By Gabe Falsetta
While over 200,000 people marched in D.C. for Climate, Jobs, and Justice, hundreds of thousands more in other cities around the country also marched. Several hundred Queens residents turned out for the People’s Climate March in Woodside, walking six miles in the warm sun to Astoria. Many of us whose Queens bus to D.C. didn’t show joined the Queens march organized by PCM, NYCHA and People Take Action.
Also marching were The Queens Peace Council, Veterans for Peace – Chapter 34, Make the Road, and others. The march started at the Woodside New York City Housing Authority (NYCHA) complex and snaked through the six-mile procession, stopping at Astoria Houses, Ravenswood houses, and Queensbridge Houses.
Council member Costa Constantinides of District 22 spoke to the crowd. Pointing to the waste plant in their neighborhood, he said, “This plant burned six million gallons of No. six oil this year and 12 million gallons last year. This grade of oil has many noxious gasses when burned. My district has higher levels of asthma and hospitalizations. When Trump is stepping out, we have to step up!”
Costa’s is co-author of INT. 359 (bit.do/INT359), which ensures that the Department of Environmental Protection and Department of Mental Health and Hygiene will identify and study environmental justice communities, neighborhoods with a significant low-income population and communities of color.

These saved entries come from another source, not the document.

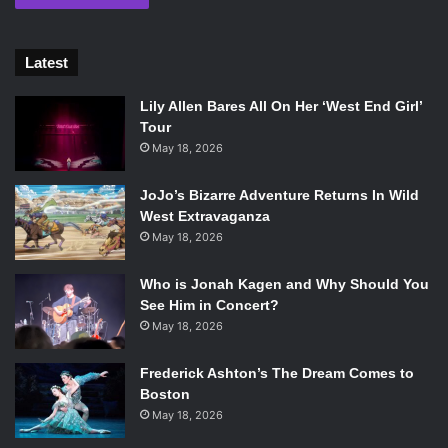
Latest
Lily Allen Bares All On Her ‘West End Girl’
Tour
May 18, 2026
JoJo’s Bizarre Adventure Returns In Wild
West Extravaganza
May 18, 2026
Who is Jonah Kagen and Why Should You
See Him in Concert?
May 18, 2026
Frederick Ashton’s The Dream Comes to
Boston
May 18, 2026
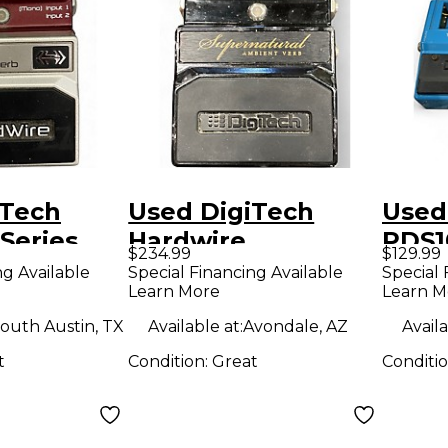
iTech
Used DigiTech
Used
Series
Hardwire
PDS1
$234.99
$129.99
b Effect
Supernatural
Effe
ng Available
Special Financing Available
Special 
Learn More
Learn M
Ambient Stereo
Reverb Effect
outh Austin, TX
Available at:
Avondale, AZ
Availa
Pedal
t
Condition:
Great
Conditi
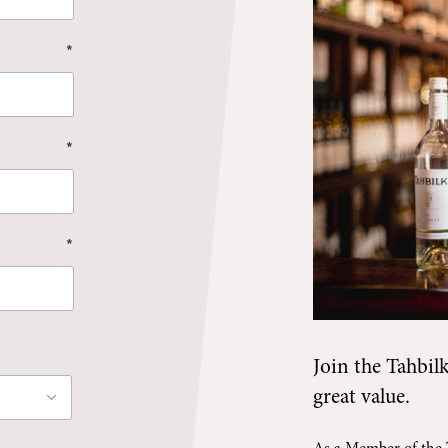
*
*
*
Join the
Tahbil
great value.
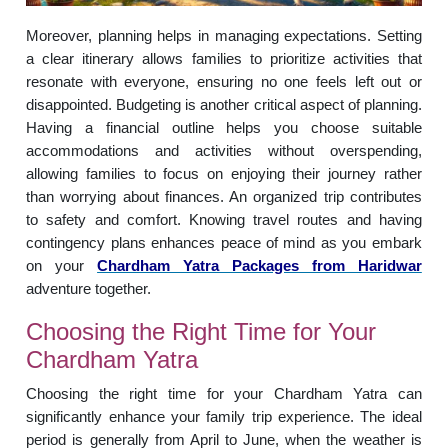
Moreover, planning helps in managing expectations. Setting
a clear itinerary allows families to prioritize activities that
resonate with everyone, ensuring no one feels left out or
disappointed. Budgeting is another critical aspect of planning.
Having a financial outline helps you choose suitable
accommodations and activities without overspending,
allowing families to focus on enjoying their journey rather
than worrying about finances. An organized trip contributes
to safety and comfort. Knowing travel routes and having
contingency plans enhances peace of mind as you embark
on your
Chardham Yatra Packages from Haridwar
adventure together.
Choosing the Right Time for Your
Chardham Yatra
Choosing the right time for your Chardham Yatra can
significantly enhance your family trip experience. The ideal
period is generally from April to June, when the weather is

The study would include sources of pollution, adverse health impacts on the pollution, the environmental impacts of city policies on communities, barriers to participation by the communities in environmental decision-making, use and potential future use of renewable energies, and policy recommendations to address environmental concerns.
A typical comment by marchers was expressed by Jane who said, “I’m marching against Trump’s cuts to the EPA and back stepping on the path to climate action; I care about planet earth!”
Mothers and fathers marched with their children alongside a beautiful rainbow of humanity sending the message to this administration that we will not go back, that we will resist at every turn, and that protecting the planet and overturning environmental racism must be at the forefront of the struggle.
Karen and Maxium came from Berkeley, CA to visit their son who lives in Astoria and joined in the march. Karen said, “This march is so important and we are happy to be a part of it.” Daniel and his friend heard about the march from the Queens Action Council, one of the march organizations.
At each NYCHA housing stop we had the opportunity to talk with residents who had set up tables with water, bagels and snacks. But most important, it was empowering for the marchers to connect with the residents and that we will be working together to stop exposing NYCHA residents to this environmental injustice.
Throughout the city, NYCHA tenants are also organizing for a People’s NYCHA Plan that would allocate $1 Billion per year to address much needed repairs to NYCHA apartments. NYCHA residents are suffering from asthma and other ailments as a result of toxic mold, poor ventilation, asbestos, failing elevators, crumbling pipes, failing heat, and leaky roofs in their buildings. (bit.do/peoplesnychaplan). A wide coalition of housing, community, and labor advocates rallied on April 20 against the Trump administration’s proposed cuts to the U.S. Department of Housing and Urban Development.
Director of the Hanock Astoria Cornerstone program, Raphael, who lives in Ravenswood housing, had this to say about the march: “This is very positive, I wish I would see more residents participating because I think the residents in New York City housing don’t realize how much power they do have when it comes to certain changes they can make moving forward.”
Jerome Nathanael a community organizer in Western Queens with City Harvest, told People’s Weekly World, “People’s Climate March, NYCHA People Take Action, organized by Queens Action Council is a grassroots [coalition] based here from Ravenswood, Woodside, Queensbridge and Astoria. We are marching for climate justice and [are] very intentional about linking this around food justice. Because if we have no earth we have no food. If we don’t have a sustainable food system, that again will impact unfortunately communities of color more than the general population or the dominant society.”